• Treatment-emergent adverse events, vital signs and physical examination findings. [ Time Frame: At each visit ] [ Designated as safety issue: Yes ]
  
• Clinical Laboratory Tests (Hematology, Chemistry and Urinalysis). [ Time Frame: At each visit ] [ Designated as safety issue: Yes ]
  
• Electrocardiogram results. [ Time Frame: At each visit ] [ Designated as safety issue: Yes ]
  
• Weight. [ Time Frame: At each visit ] [ Designated as safety issue: Yes ]
  

• Change from Baseline in composite nerve conduction velocities (Electrophysiologic Studies). [ Time Frame: Months 6 and 12 or Final Visit ] [ Designated as safety issue: No ]
  
• Change from Baseline in the electrophysiologic parameters for individual nerves, including amplitudes (Nerve Conduction Studies). [ Time Frame: Months 6 and 12 or Final Visit ] [ Designated as safety issue: No ]
  
• Change from Baseline in vibration perception threshold measurements (Quantitative Sensory Testing). [ Time Frame: Month 3, 6, 9 and 12 or Final Visit ] [ Designated as safety issue: No ]
  
• Change from Baseline in neurological examination (Clinical Neurologic Examination). [ Time Frame: Month 3, 6, 9 and 12 or Final Visit ] [ Designated as safety issue: No ]
  
• Change from Baseline in pain scores (Short-Form McGill Pain Questionnaire). [ Time Frame: Month 3, 6, 9 and 12 or Final Visit ] [ Designated as safety issue: No ]
  
• Change from Baseline in quality of life index as assessed by the Short-Form, 36-Item Health Survey. [ Time Frame: Month 3, 6, 9 and 12 or Final Visit ] [ Designated as safety issue: No ]
  

Polyneuropathy is a frequent complication of diabetes; it affects most individuals after prolonged hyperglycemia, and diabetic neuropathy is very common in the developed world. Chronic, insidious, distal sensorimotor polyneuropathy with autonomic impairment is the most typical form of diabetic neuropathy.
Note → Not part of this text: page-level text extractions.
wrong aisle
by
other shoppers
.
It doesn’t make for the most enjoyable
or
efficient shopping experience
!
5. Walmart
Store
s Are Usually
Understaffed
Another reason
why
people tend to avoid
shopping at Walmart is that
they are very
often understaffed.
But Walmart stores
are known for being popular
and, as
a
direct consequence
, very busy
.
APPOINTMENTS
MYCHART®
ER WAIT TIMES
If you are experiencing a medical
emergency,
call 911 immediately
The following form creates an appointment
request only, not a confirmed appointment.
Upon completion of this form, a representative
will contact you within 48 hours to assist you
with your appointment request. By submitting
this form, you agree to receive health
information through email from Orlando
Less common, but more florid presentations include autonomic symptoms or painful neuropathy. Although many patients have no or relatively few symptoms, the chronic polyneuropathy and autonomic dysfunction predispose to neurotrophic foot ulceration; consequently, diabetes is the leading cause of amputation today.

Diabetic neuropathy is a dying-back polyneuropathy with distal degeneration of the longest nerve fibers advancing in a centripetal direction. Multiple histopathological changes are observed, but progressive fiber loss is the hallmark of diabetic polyneuropathy. Other important features include endothelial cell basement membrane thickening, segmental demyelination and remyelination, and axonal atrophy. Similar pathological changes are observed in type 1 and type 2 diabetes. The severity of neuropathy as indicated by the stage of nerve fiber loss determines the clinical, electrophysiological, and quantitative sensory threshold features of this disorder. The functional measures of electrophysiological and quantitative sensory thresholds reflect the morphological changes and the clinical features.
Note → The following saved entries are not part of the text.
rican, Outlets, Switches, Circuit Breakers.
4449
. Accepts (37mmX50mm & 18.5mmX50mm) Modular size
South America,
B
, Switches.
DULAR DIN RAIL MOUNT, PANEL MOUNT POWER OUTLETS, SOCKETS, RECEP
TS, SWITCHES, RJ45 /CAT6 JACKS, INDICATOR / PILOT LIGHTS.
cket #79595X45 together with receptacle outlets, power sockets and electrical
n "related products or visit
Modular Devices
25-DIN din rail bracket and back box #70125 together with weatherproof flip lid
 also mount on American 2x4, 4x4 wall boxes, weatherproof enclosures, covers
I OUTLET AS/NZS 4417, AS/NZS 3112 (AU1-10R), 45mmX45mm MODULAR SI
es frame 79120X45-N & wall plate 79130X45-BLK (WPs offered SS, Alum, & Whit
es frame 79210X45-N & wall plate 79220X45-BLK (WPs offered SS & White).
Diabetic polyneuropathy is etiologically related to prolonged hyperglycemia with multiple consequences. Although strict glycemic control prevents neuropathy in type 1 patients if maintained for many years, similar interventions in those with type 2 diabetes mellitus are less successful. Type 2 patients may have neuropathy with considerable nerve fiber loss at the time of diagnosis because of unsuspected hyperglycemia in preceding years.

Reversal of established neuropathy with strict glycemic control is not certain to occur, even if maintained for many years. Co-morbid disease often interferes with strict management of type 2 diabetes. Even among those with type 1 diabetes, a minority of patients are successful in maintaining prolonged euglycemia.

TAK-128 is a novel synthetic compound being developed as a treatment for diabetic neuropathy. Subjects participating in this study successfully completed Protocol 01-04-TL-128-003, and earlier study of TAK-128.